Whereas 2008 brought tremendous excitement, starting with the Democratic primaries and through the general election in which we saw some welcomed diversity in both parties, the 2012 election will be remembered as bitter and hostile. It is not to say that 2008 was not exhausting, it was, and the nomination of Sarah Palin added some heated conversations. The distractions and passion of that election nearly cost me a year of law school--as I was glued to the political television networks and had many time-consuming debates with family and friends.
But, this year it seems different. While there is still passion, the arguments have become cliché and exaggerated. Every campaign comment is analyzed, spun and reanalyzed. Very few minds will change and I often throw up my arms in despair when people insist on voting against their own interest.
I have been less engaged and often avoid social media and political conversations. Others have shared the same sentiment.
Leading the discontent is the seemingly never-ending string of political advertisements. With a total cost of the election approaching maybe 6 billion dollars, up to 2.5 billion will be spent on the presidential election. Often the commercials run back to back--Obama, Romney, Mandel and Brown--and they target the small percentage of undecided voters. For the rest of us, the commercials have become background noise and largely ignored. The particularly vicious and deceitful commercials, often funded by political action committees, will round out the last week leading up to the election. For example, and of particular annoyance, are the disingenuous advertisements of the National Rifle Association (NRA).
I have to admit that I was wrong in that I thought the political advertisements, specifically the money spent by corporations for Republicans, would have more of an impact. It seems that even the undecided voters might be tuning them out-there are just too many of them and I think people are unsure of what to believe.
In addition, I think people are starting to believe that the process is just too long. With the maneuvering for the Republican nomination beginning last year, the primaries in the spring, the conventions in late summer and the debates in the fall--people only have so much time to invest. The political junkies love it, and I share some strong opinions, but the road is long--with campaign peaks and valleys, and controversy, and polls--and more polls. And it is a disturbance to the job duties of the President and members of Congress--they have to spend too much time campaigning.

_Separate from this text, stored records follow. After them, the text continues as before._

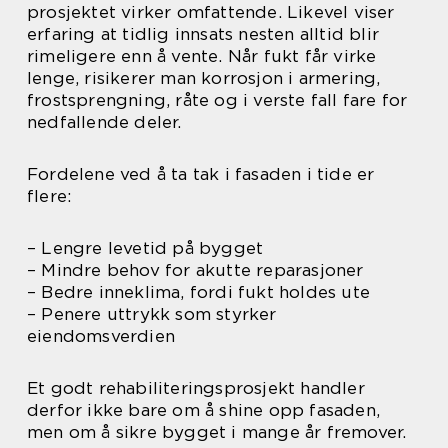
prosjektet virker omfattende. Likevel viser
erfaring at tidlig innsats nesten alltid blir
rimeligere enn å vente. Når fukt får virke
lenge, risikerer man korrosjon i armering,
frostsprengning, råte og i verste fall fare for
nedfallende deler.
Fordelene ved å ta tak i fasaden i tide er
flere:
– Lengre levetid på bygget
– Mindre behov for akutte reparasjoner
– Bedre inneklima, fordi fukt holdes ute
– Penere uttrykk som styrker
eiendomsverdien
Et godt rehabiliteringsprosjekt handler
derfor ikke bare om å shine opp fasaden,
men om å sikre bygget i mange år fremover.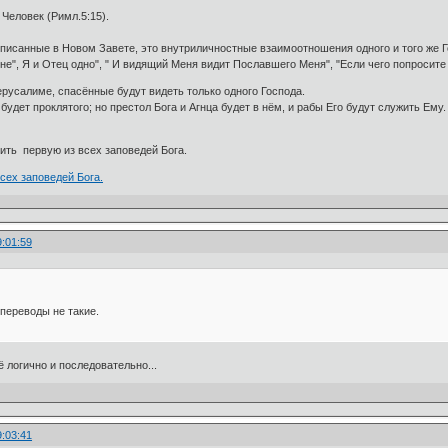
 Человек (Римл.5:15).
писанные в Новом Завете, это внутриличностные взаимоотношения одного и того же Г
не", Я и Отец одно", " И видящий Меня видит Пославшего Меня", "Если чего попросите 
ерусалиме, спасённые будут видеть только одного Господа.
будет проклятого; но престол Бога и Агнца будет в нём, и рабы Его будут служить Ему. 
ить первую из всех заповедей Бога.
сех заповедей Бога.
9:01:59
 переводы не такие.
ё логично и последовательно...
9:03:41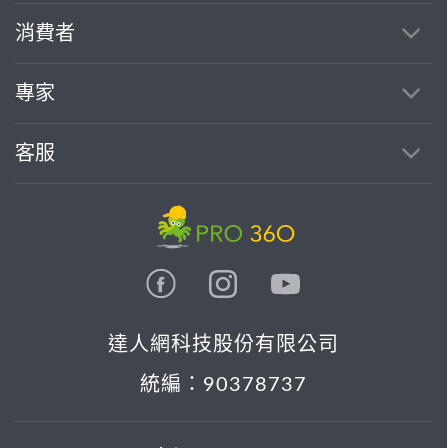
繼續完成
消費者
找專家(0)
買服務(0)
專家
客服
達人網科技股份有限公司
統編：90378737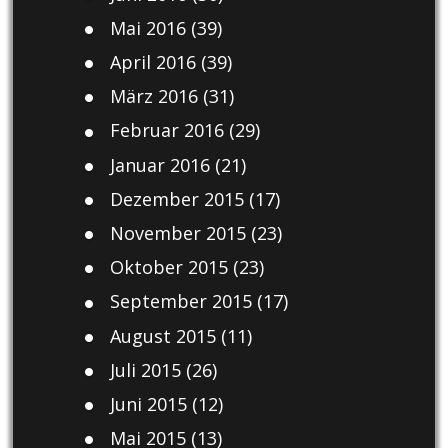
Mai 2016
(39)
April 2016
(39)
März 2016
(31)
Februar 2016
(29)
Januar 2016
(21)
Dezember 2015
(17)
November 2015
(23)
Oktober 2015
(23)
September 2015
(17)
August 2015
(11)
Juli 2015
(26)
Juni 2015
(12)
Mai 2015
(13)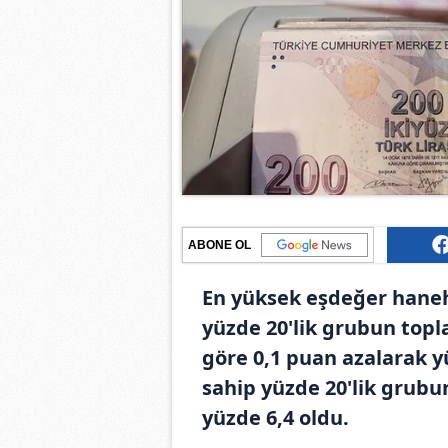
ABONE OL
En yüksek eşdeğer hanehal
yüzde 20'lik grubun topla
göre 0,1 puan azalarak y
sahip yüzde 20'lik grubun
yüzde 6,4 oldu.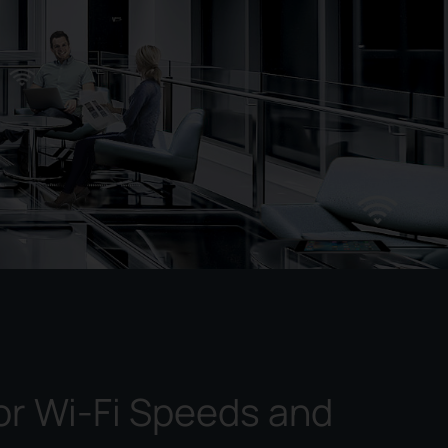
or Wi-Fi Speeds and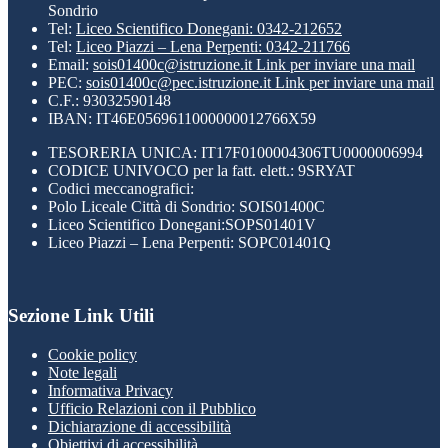
Sondrio
Tel:
Liceo Scientifico Donegani: 0342-212652
Tel:
Liceo Piazzi – Lena Perpenti: 0342-211766
Email:
sois01400c@istruzione.it
Link per inviare una mail
PEC:
sois01400c@pec.istruzione.it
Link per inviare una mail
C.F.: 93032590148
IBAN: IT46E0569611000000012766X59
TESORERIA UNICA: IT17F0100004306TU0000006994
CODICE UNIVOCO per la fatt. elett.: 9SRYAT
Codici meccanografici:
Polo Liceale Città di Sondrio: SOIS01400C
Liceo Scientifico Donegani:SOPS01401V
Liceo Piazzi – Lena Perpenti: SOPC01401Q
Sezione Link Utili
Cookie policy
Note legali
Informativa Privacy
Ufficio Relazioni con il Pubblico
Dichiarazione di accessibilità
Obiettivi di accessibilità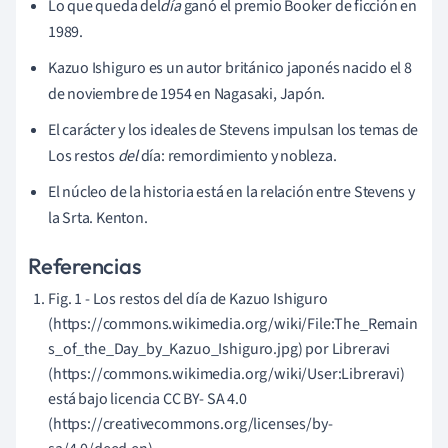
Lo que queda del
día
ganó el premio Booker de ficción en
1989.
Kazuo Ishiguro es un autor británico japonés nacido el 8
de noviembre de 1954 en Nagasaki, Japón.
El carácter y los ideales de Stevens impulsan los temas de
Los restos
del
día:
remordimiento y nobleza.
El núcleo de la historia está en la relación entre Stevens y
la Srta. Kenton.
Referencias
Fig. 1 - Los restos del día de Kazuo Ishiguro
(https://commons.wikimedia.org/wiki/File:The_Remain
s_of_the_Day_by_Kazuo_Ishiguro.jpg) por Libreravi
(https://commons.wikimedia.org/wiki/User:Libreravi)
está bajo licencia CC BY- SA 4.0
(https://creativecommons.org/licenses/by-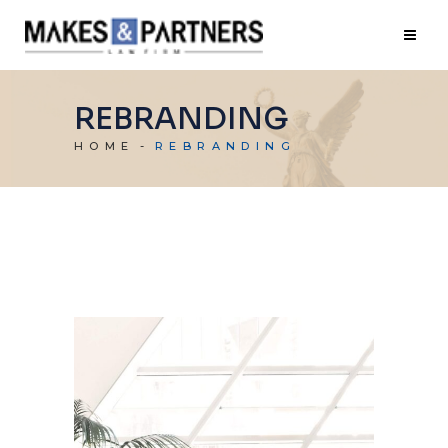
REBRANDING
HOME
REBRANDING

It also seems that people have lost faith in the system--the promises and broken promises; the political spin and gamesmanship. Many are beginning to realize that politics and politicians are subservient to corporations and their lobbyists--and the polls and their financial supporters. Voters have little to say after the ballots have been cast. The hypocrisy and lack of principle is often blinding and discouraging.
Finally the issues--we have heard enough about jobs, taxes, healthcare and debt. The economy is an incredibly complex and intricate system. To think that one candidate, despite the claims of both candidates, can simply flip a switch and make everything okay is ridiculous. Supporters make arguments they do not even understand. How many can name five economic factors-let alone explain what they mean? Taxes, healthcare and the debt are real issues, and they separate many of the candidates, but we have heard it all already. Either you are for asking the wealthy to pay their fair share, or you are not. Either everyone should have access to healthcare or they should not. Either you believe the debt reduction numbers work, or you do not.
Either way, I am tired; I just want this to be over. In the presidential and senatorial races, I strongly believe that the Democratic candidates, from a character standpoint, are much stronger than their Republican challengers. But people vote like they do for a variety of reasons.
Whoever wins, I am ready to cast my ballot and move on. There will be more battles to fight, more causes to advocate-I am not giving up on those things I believe in-but I am ready for this election to conclude.